Stored entries
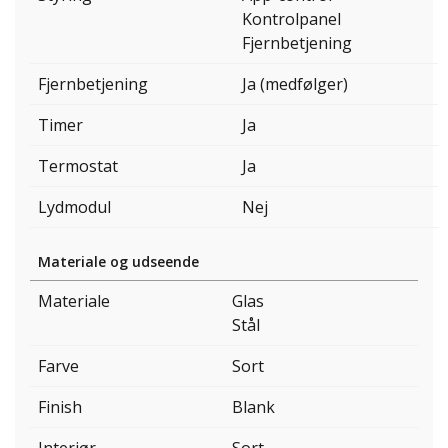
Kontrolpanel
Fjernbetjening
Fjernbetjening
Ja (medfølger)
Timer
Ja
Termostat
Ja
Lydmodul
Nej
Materiale og udseende
Materiale
Glas
Stål
Farve
Sort
Finish
Blank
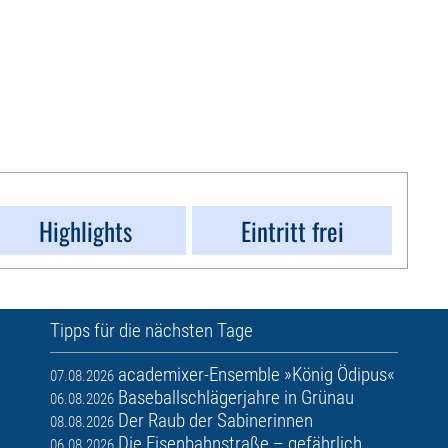
Highlights
Eintritt frei
Tipps für die nächsten Tage
academixer-Ensemble »König Ödipus«
07.08.2026
Baseballschlägerjahre in Grünau
06.08.2026
Der Raub der Sabinerinnen
08.08.2026
Die Eisenbahnstraße – gefährlich
06.08.2026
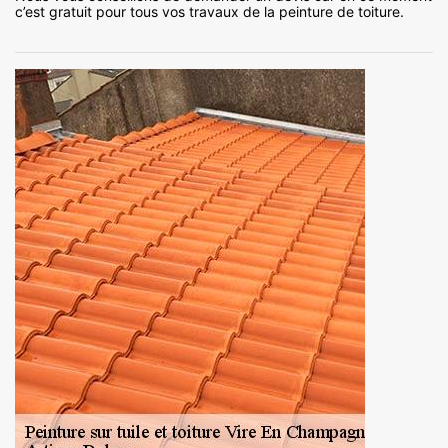
c’est gratuit pour tous vos travaux de la peinture de toiture.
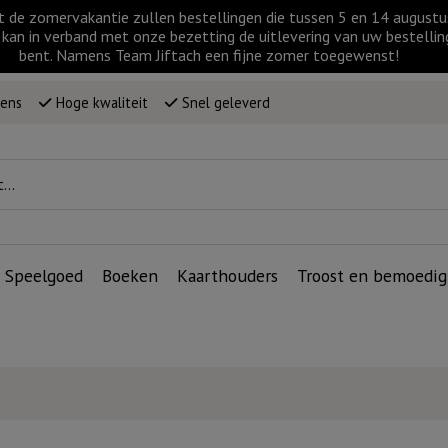
t de zomervakantie zullen bestellingen die tussen 5 en 14 augus
kan in verband met onze bezetting de uitlevering van uw bestellin
bent. Namens Team Jiftach een fijne zomer toegewenst!
wens
Hoge kwaliteit
Snel geleverd
Speelgoed
Boeken
Kaarthouders
Troost en bemoedig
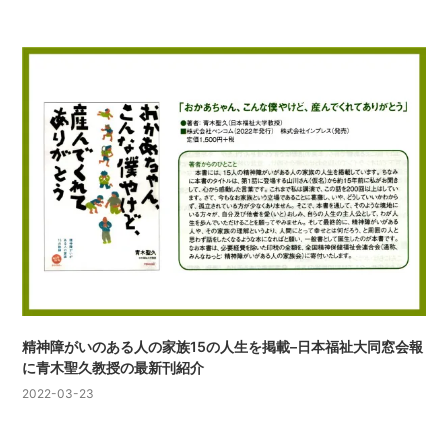
精神障がいのある人の家族15の人生を掲載–日本福祉大同窓会報
に青木聖久教授の最新刊紹介
2022-03-23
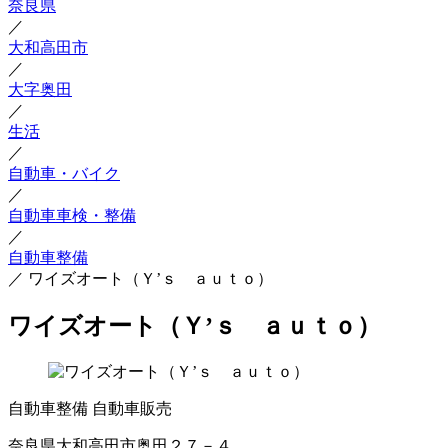
奈良県
／
大和高田市
／
大字奥田
／
生活
／
自動車・バイク
／
自動車車検・整備
／
自動車整備
／
ワイズオート（Ｙ’ｓ ａｕｔｏ）
ワイズオート（Ｙ’ｓ ａｕｔｏ）
自動車整備
自動車販売
奈良県大和高田市奥田２７－４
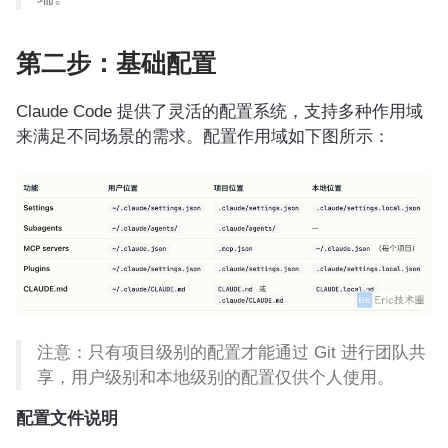
第二步：基础配置
Claude Code 提供了灵活的配置系统，支持多种作用域
来满足不同场景的需求。配置作用域如下图所示：
注意：只有项目级别的配置才能通过 Git 进行团队共
享，用户级别和本地级别的配置仅供个人使用。
配置文件说明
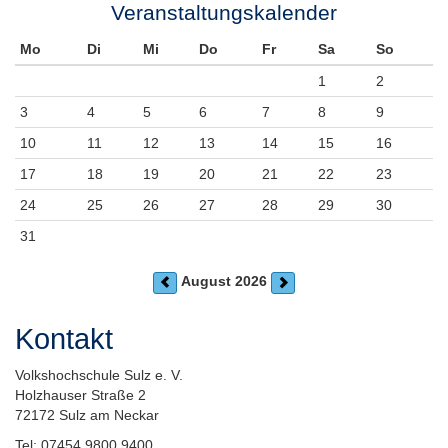
Veranstaltungskalender
Mo
Di
Mi
Do
Fr
Sa
So
1
2
3
4
5
6
7
8
9
10
11
12
13
14
15
16
17
18
19
20
21
22
23
24
25
26
27
28
29
30
31
August 2026
Kontakt
Volkshochschule Sulz e. V.
Holzhauser Straße 2
72172 Sulz am Neckar
Tel: 07454 9800 9400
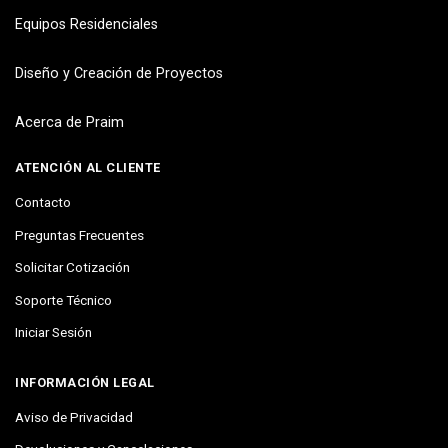
Equipos Residenciales
Diseño y Creación de Proyectos
Acerca de Praim
ATENCIÓN AL CLIENTE
Contacto
Preguntas Frecuentes
Solicitar Cotización
Soporte Técnico
Iniciar Sesión
INFORMACIÓN LEGAL
Aviso de Privacidad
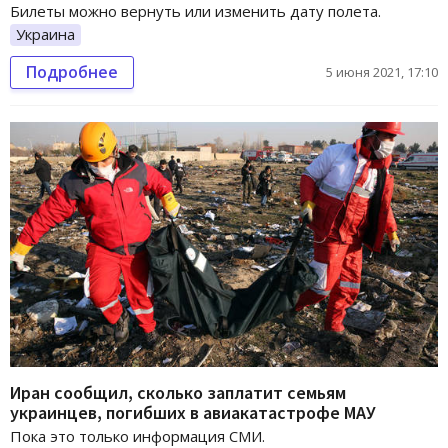
Билеты можно вернуть или изменить дату полета.
Украина
Подробнее
5 июня 2021, 17:10
Иран сообщил, сколько заплатит семьям
украинцев, погибших в авиакатастрофе МАУ
Пока это только информация СМИ.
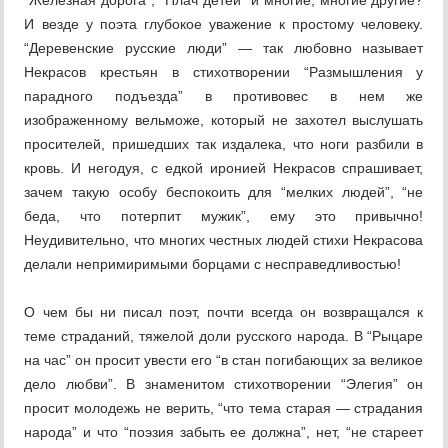
“Железная дорога”, “Плач детей” и многие, многие другие?
И везде у поэта глубокое уважение к простому человеку.
“Деревенские русские люди” — так любовно называет
Некрасов крестьян в стихотворении “Размышления у
парадного подъезда” в противовес в нем же
изображенному вельможе, который не захотел выслушать
просителей, пришедших так издалека, что ноги разбили в
кровь. И негодуя, с едкой иронией Некрасов спрашивает,
зачем такую особу беспокоить для “мелких людей”, “не
беда, что потерпит мужик”, ему это привычно!
Неудивительно, что многих честных людей стихи Некрасова
делали непримиримыми борцами с несправедливостью!
О чем бы ни писал поэт, почти всегда он возвращался к
теме страданий, тяжелой доли русского народа. В “Рыцаре
на час” он просит увести его “в стан погибающих за великое
дело любви”. В знаменитом стихотворении “Элегия” он
просит молодежь не верить, “что тема старая — страдания
народа” и что “поэзия забыть ее должна”, нет, “не стареет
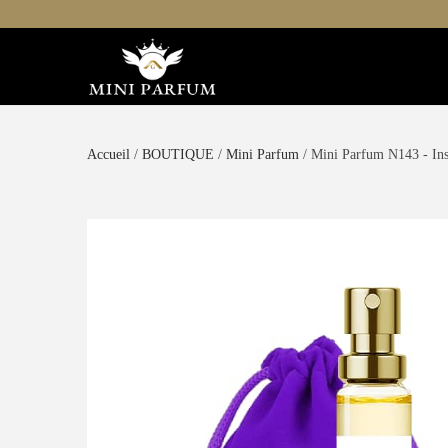
Accueil
/
BOUTIQUE
/
Mini Parfum
/ Mini Parfum N143 - In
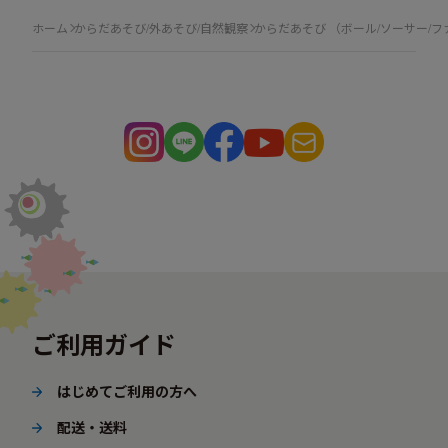
ホーム
からだあそび/外あそび/自然観察
からだあそび （ボール/ソーサー/
ご利用ガイド
はじめてご利用の方へ
配送・送料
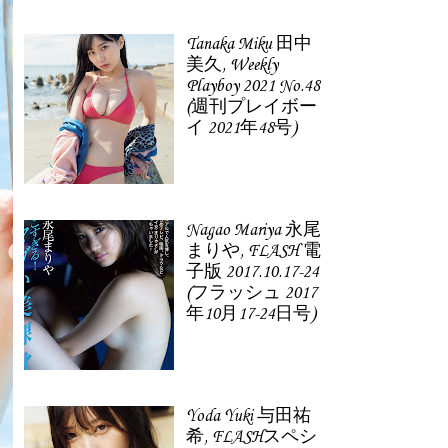
Tanaka Miku 田中
美久, Weekly
Playboy 2021 No.48
(週刊プレイボー
イ 2021年48号)
Nagao Mariya 永尾
まりや, FLASH 電
子版 2017.10.17-24
(フラッシュ 2017
年10月17-24日号)
Yoda Yuki 与田祐
希, FLASHスペシ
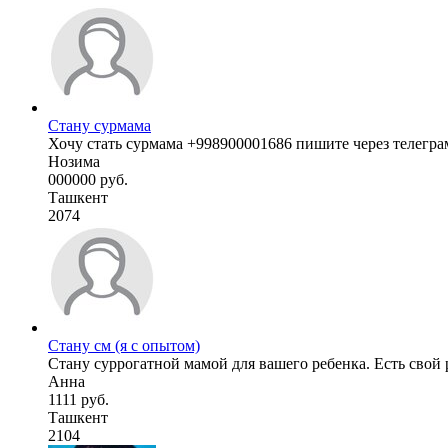
Стану сурмама
Хочу стать сурмама +998900001686 пишите через телегр
Нозима
000000 руб.
Ташкент
2074
Стану см (я с опытом)
Стану суррогатной мамой для вашего ребенка. Есть свой р
Анна
1111 руб.
Ташкент
2104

What is required:
After locating "украинцев, погибших в авиакатастрофе МАУ" and "изображенному вельможе, который" in the records above, return exactly the line holding each one and every line between them; leave out the pictures.

Task output:
украинцев, погибших в авиакатастрофе МАУ
Пока это только информация СМИ.
“Железная дорога”, “Плач детей” и многие, многие другие?
И везде у поэта глубокое уважение к простому человеку.
“Деревенские русские люди” — так любовно называет
Некрасов крестьян в стихотворении “Размышления у
парадного подъезда” в противовес в нем же
изображенному вельможе, который не захотел выслушать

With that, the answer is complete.